▶ _TASK DETAILS_:
Below are some entries; can you quote all of them exactly?

▶ _DATA SHOWN_:
=== Begin Enclosure ===
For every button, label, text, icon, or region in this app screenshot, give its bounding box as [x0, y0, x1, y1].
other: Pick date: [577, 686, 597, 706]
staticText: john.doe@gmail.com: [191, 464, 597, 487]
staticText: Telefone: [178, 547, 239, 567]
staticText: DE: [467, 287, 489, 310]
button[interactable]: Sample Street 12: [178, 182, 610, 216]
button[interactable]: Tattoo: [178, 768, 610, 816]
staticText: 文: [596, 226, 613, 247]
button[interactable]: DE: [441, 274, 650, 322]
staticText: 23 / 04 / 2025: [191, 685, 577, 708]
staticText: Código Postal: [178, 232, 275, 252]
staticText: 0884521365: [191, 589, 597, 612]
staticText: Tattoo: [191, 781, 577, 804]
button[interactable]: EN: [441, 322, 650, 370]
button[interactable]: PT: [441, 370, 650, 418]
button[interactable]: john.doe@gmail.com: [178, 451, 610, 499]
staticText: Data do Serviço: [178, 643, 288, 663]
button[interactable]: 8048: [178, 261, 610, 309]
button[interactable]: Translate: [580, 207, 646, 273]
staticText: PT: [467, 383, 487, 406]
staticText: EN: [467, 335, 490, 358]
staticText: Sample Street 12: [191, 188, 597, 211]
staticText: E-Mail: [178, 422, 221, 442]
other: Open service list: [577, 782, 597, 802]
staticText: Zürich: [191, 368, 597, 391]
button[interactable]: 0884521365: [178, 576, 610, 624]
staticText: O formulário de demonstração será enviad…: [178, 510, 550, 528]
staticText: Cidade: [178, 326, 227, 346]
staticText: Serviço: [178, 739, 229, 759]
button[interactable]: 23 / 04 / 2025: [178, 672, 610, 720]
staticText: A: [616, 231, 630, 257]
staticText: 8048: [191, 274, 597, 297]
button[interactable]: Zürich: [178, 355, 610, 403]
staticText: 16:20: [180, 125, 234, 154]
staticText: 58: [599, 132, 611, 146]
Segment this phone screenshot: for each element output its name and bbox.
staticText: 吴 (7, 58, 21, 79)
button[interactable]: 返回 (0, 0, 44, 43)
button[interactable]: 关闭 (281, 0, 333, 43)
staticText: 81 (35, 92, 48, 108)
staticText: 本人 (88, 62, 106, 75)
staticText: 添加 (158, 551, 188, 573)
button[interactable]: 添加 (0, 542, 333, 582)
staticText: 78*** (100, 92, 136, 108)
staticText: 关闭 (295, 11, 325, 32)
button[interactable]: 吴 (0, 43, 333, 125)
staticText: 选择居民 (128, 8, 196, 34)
=== End Enclosure ===
▶ _EXPECTED ANSWER_:
For every button, label, text, icon, or region in this app screenshot, give its bounding box as [x0, y0, x1, y1].
other: Pick date: [577, 686, 597, 706]
staticText: john.doe@gmail.com: [191, 464, 597, 487]
staticText: Telefone: [178, 547, 239, 567]
staticText: DE: [467, 287, 489, 310]
button[interactable]: Sample Street 12: [178, 182, 610, 216]
button[interactable]: Tattoo: [178, 768, 610, 816]
staticText: 文: [596, 226, 613, 247]
button[interactable]: DE: [441, 274, 650, 322]
staticText: 23 / 04 / 2025: [191, 685, 577, 708]
staticText: Código Postal: [178, 232, 275, 252]
staticText: 0884521365: [191, 589, 597, 612]
staticText: Tattoo: [191, 781, 577, 804]
button[interactable]: EN: [441, 322, 650, 370]
button[interactable]: PT: [441, 370, 650, 418]
button[interactable]: john.doe@gmail.com: [178, 451, 610, 499]
staticText: Data do Serviço: [178, 643, 288, 663]
button[interactable]: 8048: [178, 261, 610, 309]
button[interactable]: Translate: [580, 207, 646, 273]
staticText: PT: [467, 383, 487, 406]
staticText: EN: [467, 335, 490, 358]
staticText: Sample Street 12: [191, 188, 597, 211]
staticText: E-Mail: [178, 422, 221, 442]
other: Open service list: [577, 782, 597, 802]
staticText: Zürich: [191, 368, 597, 391]
button[interactable]: 0884521365: [178, 576, 610, 624]
staticText: O formulário de demonstração será enviad…: [178, 510, 550, 528]
staticText: Cidade: [178, 326, 227, 346]
staticText: Serviço: [178, 739, 229, 759]
button[interactable]: 23 / 04 / 2025: [178, 672, 610, 720]
staticText: A: [616, 231, 630, 257]
staticText: 8048: [191, 274, 597, 297]
button[interactable]: Zürich: [178, 355, 610, 403]
staticText: 16:20: [180, 125, 234, 154]
staticText: 58: [599, 132, 611, 146]
Segment this phone screenshot: for each element output its name and bbox.
staticText: 吴 (7, 58, 21, 79)
button[interactable]: 返回 (0, 0, 44, 43)
button[interactable]: 关闭 (281, 0, 333, 43)
staticText: 81 (35, 92, 48, 108)
staticText: 本人 (88, 62, 106, 75)
staticText: 添加 (158, 551, 188, 573)
button[interactable]: 添加 (0, 542, 333, 582)
staticText: 78*** (100, 92, 136, 108)
staticText: 关闭 (295, 11, 325, 32)
button[interactable]: 吴 (0, 43, 333, 125)
staticText: 选择居民 (128, 8, 196, 34)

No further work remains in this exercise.